Thank you, that's what I had, but someone told me I could not use a Bridge on a DC source, so that kinda threw me as I thought you could.
 

crutschow

Joined Mar 14, 2008
28,204
"Someone" doesn't know what they are talking about.
You could use a 4-diode bridge with Schottky rectifiers for about a 1V voltage drop to the motors.
The fans are connected across the bridge output.

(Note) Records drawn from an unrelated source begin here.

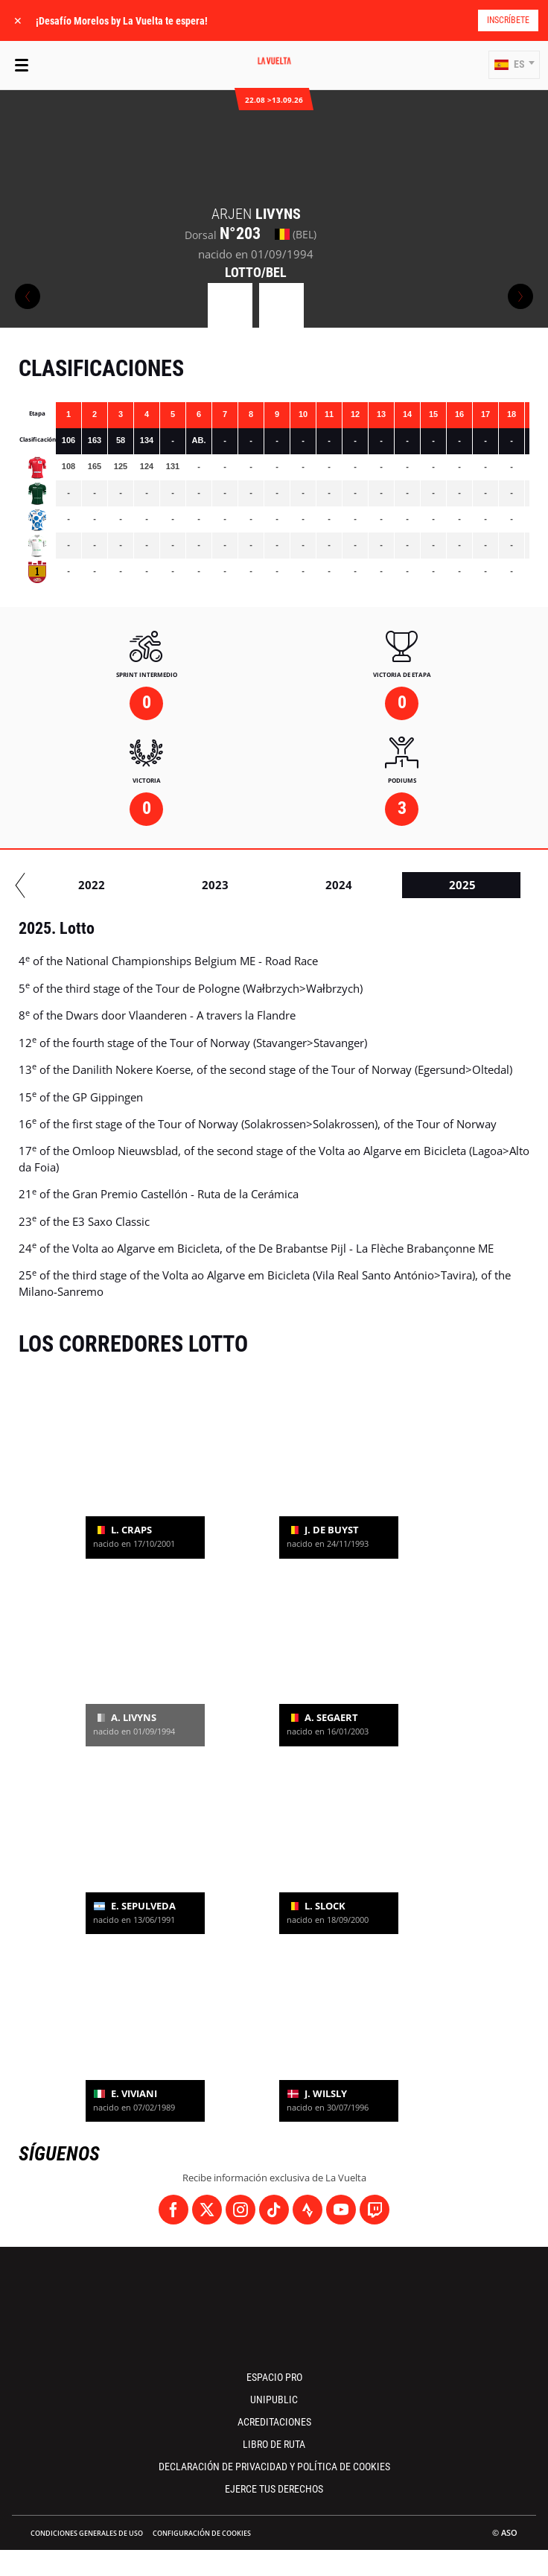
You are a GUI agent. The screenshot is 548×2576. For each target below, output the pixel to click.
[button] (514, 65)
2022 (458, 884)
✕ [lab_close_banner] (17, 20)
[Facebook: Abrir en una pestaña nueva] (173, 2209)
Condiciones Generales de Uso (87, 2533)
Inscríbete (508, 20)
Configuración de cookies (202, 2533)
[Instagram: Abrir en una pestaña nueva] (240, 2209)
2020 (210, 884)
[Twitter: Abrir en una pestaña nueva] (207, 2209)
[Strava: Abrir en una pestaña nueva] (307, 2209)
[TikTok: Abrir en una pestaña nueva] (274, 2209)
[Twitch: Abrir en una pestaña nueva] (374, 2209)
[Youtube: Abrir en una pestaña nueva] (341, 2209)
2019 (87, 884)
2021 (334, 884)
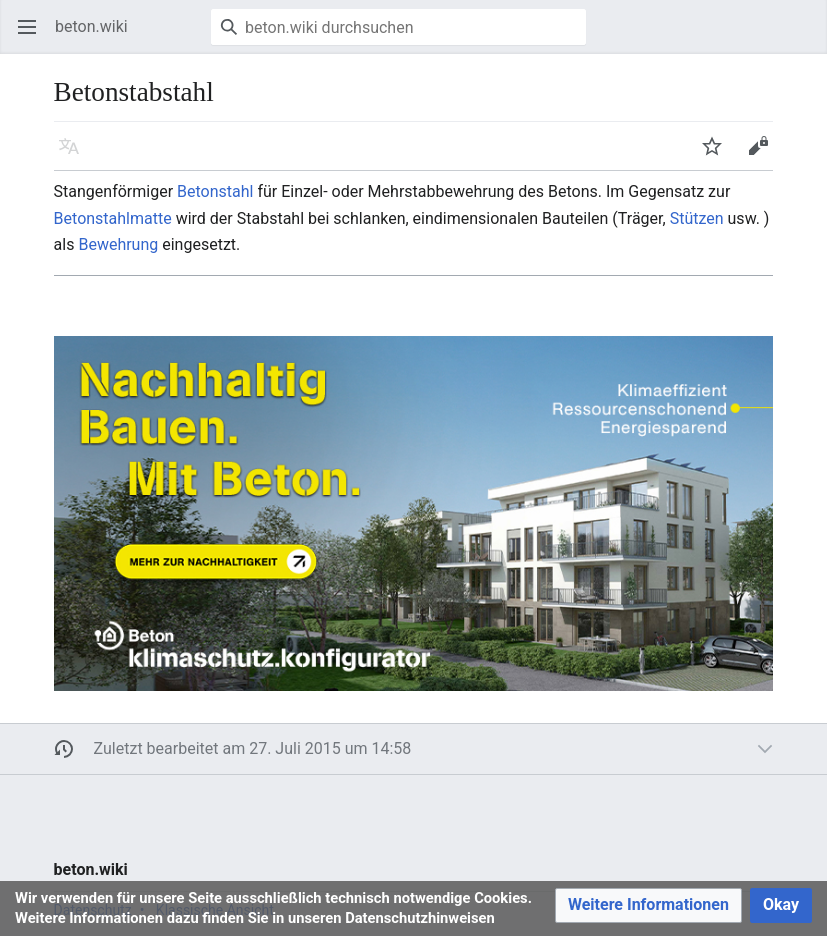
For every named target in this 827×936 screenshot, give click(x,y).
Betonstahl (215, 191)
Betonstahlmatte (113, 218)
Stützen (697, 218)
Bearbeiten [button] (764, 155)
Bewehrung (118, 244)
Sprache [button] (75, 155)
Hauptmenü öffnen (33, 36)
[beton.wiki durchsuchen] (398, 27)
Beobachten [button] (718, 155)
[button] (648, 905)
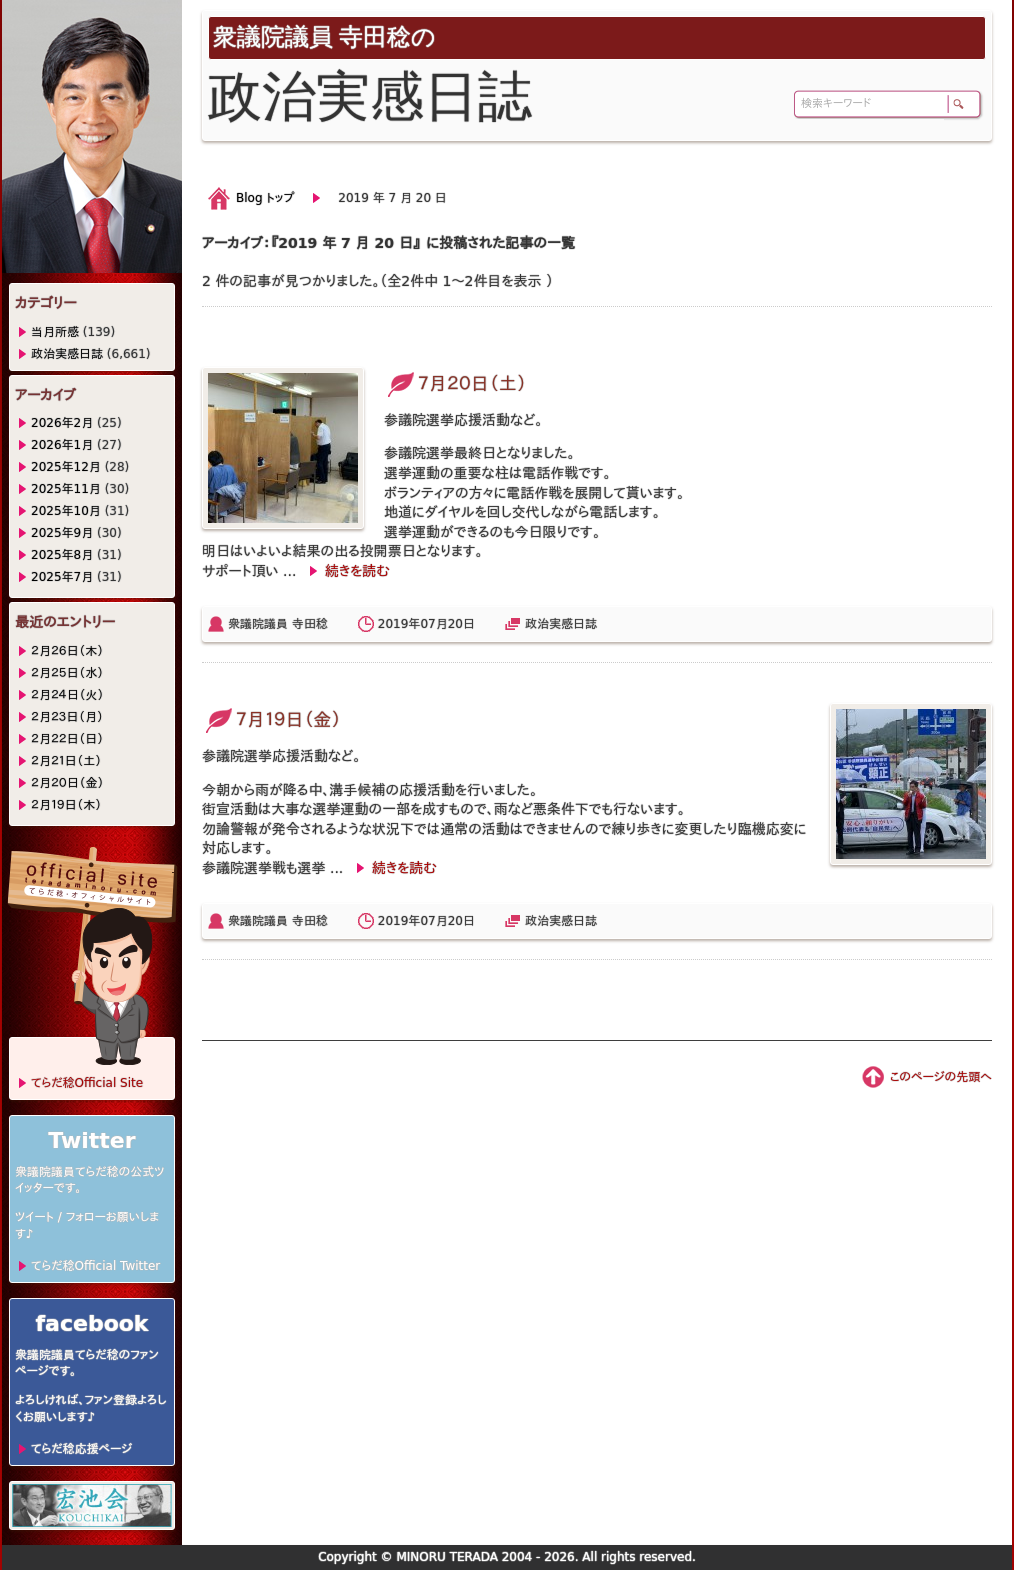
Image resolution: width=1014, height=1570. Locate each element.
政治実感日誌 (561, 624)
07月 (433, 624)
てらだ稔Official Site (87, 1083)
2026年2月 (62, 423)
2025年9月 (62, 533)
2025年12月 (66, 467)
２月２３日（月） (67, 717)
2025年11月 (66, 489)
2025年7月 (62, 577)
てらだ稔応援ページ (81, 1449)
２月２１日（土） (66, 761)
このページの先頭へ (941, 1077)
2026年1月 (62, 445)
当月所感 (55, 332)
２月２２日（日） (67, 739)
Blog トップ (265, 198)
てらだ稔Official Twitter (95, 1266)
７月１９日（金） (271, 719)
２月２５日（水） (67, 673)
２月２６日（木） (67, 651)
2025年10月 (66, 511)
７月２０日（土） (455, 383)
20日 (461, 624)
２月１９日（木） (66, 805)
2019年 (399, 624)
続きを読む (357, 571)
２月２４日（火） (67, 695)
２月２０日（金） (67, 783)
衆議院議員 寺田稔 (278, 624)
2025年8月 (62, 555)
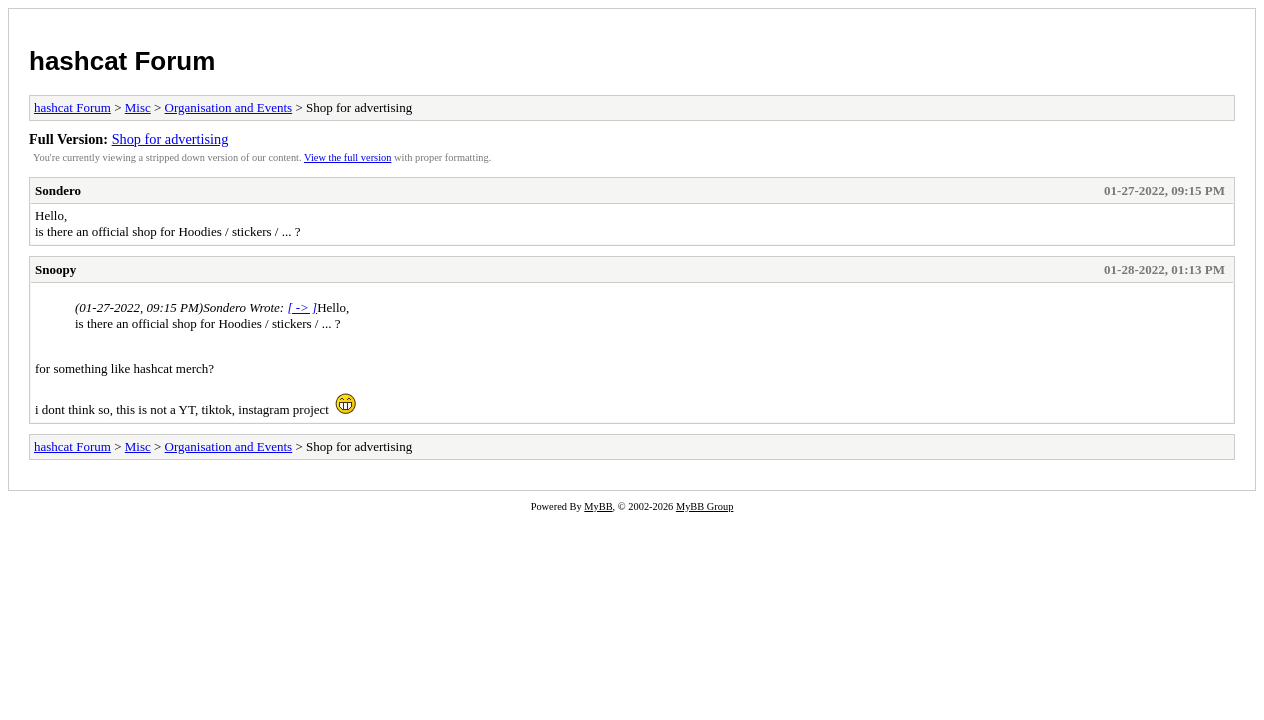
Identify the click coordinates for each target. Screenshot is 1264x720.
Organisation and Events (229, 107)
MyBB (598, 506)
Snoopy (55, 269)
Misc (138, 107)
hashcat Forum (122, 61)
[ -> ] (302, 307)
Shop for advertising (170, 139)
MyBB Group (704, 506)
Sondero (58, 190)
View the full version (347, 157)
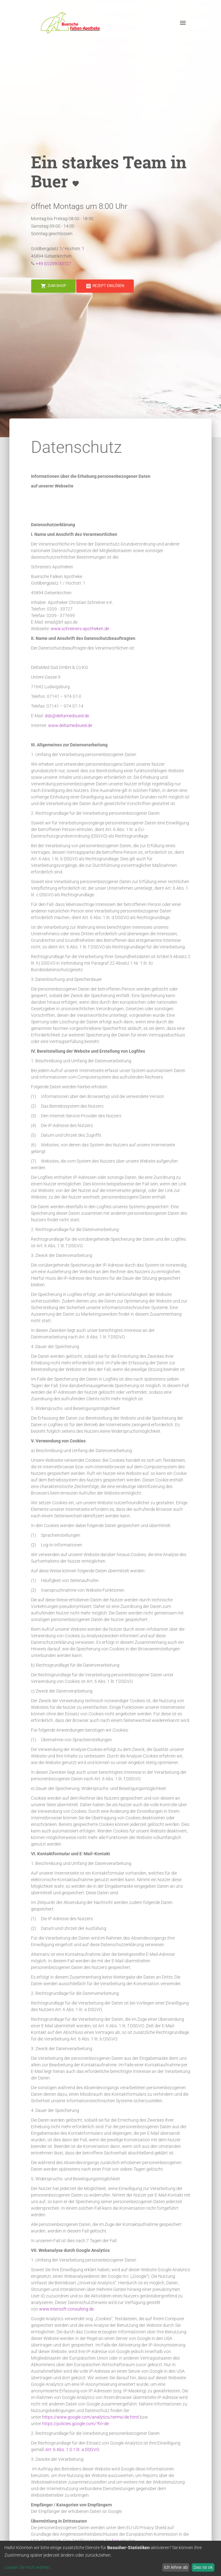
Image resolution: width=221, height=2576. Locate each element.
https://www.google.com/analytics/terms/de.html (90, 2417)
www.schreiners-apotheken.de (80, 628)
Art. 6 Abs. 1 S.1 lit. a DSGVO (72, 2449)
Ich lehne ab (176, 2567)
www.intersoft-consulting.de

If you think a 1V drop is too much, you could use a bridge consisting of two N-MOSFETs and two P-MOSFETs (below) for just a few tenths of a volt drop (depending upon the MOSFETs selected).
Note that, in this circuit, the MOSFETs conduct in their reverse direction when ON (same as the forward direction of the substrate diode), and block in the forward direction when OFF (since MOSFETs conduct equally well in either direction when ON).
The MOSFETs can be just about any that have a low enough on-resistance that the I²R losses in each MOSFET are less than a watt due to the fans' current (to avoid the need for a heatsink for the MOSFETs).
(The simulation glitch in the fan voltage and current below around 3V, V(F1,F2), is due to the MOSFETs turning off, with the current then being carried by the MOSFET substrate diodes below that voltage.)

upload_2019-7-7_19-30-20.png
 
Last edited:

Techohead

Joined Nov 23, 2020
11
Hello,

I am designing a small heater / cooler unit that users a Peltier Thermoelectric (TEC) device (12V, 60W). I've used the 'standard approach' of two - relay (SPDT) connections with the load connected across the common on each. What I want to do also is switch on the fans (12V 1.5W) * 2 when I turn on the TEC either to heat or to cool (based on which way round the current flows). However, I require the fans to spin in the same direction irrespective of which way round this power is being delivered to the TEC. I have been trying to draw a circuit with diodes and things for a couple of hours and I'm either missing something, or it's more advanced than I thought it would be. Has anyone got any pointers please.

Cheers

Murrough
For better performance, I would suggest making up a bridge rectifier from Schottkey diodes rated at about 20V. They have about half the voltage drop of standard diodes. The best way would be to bring the fan wires out & connect them before the reversing relays.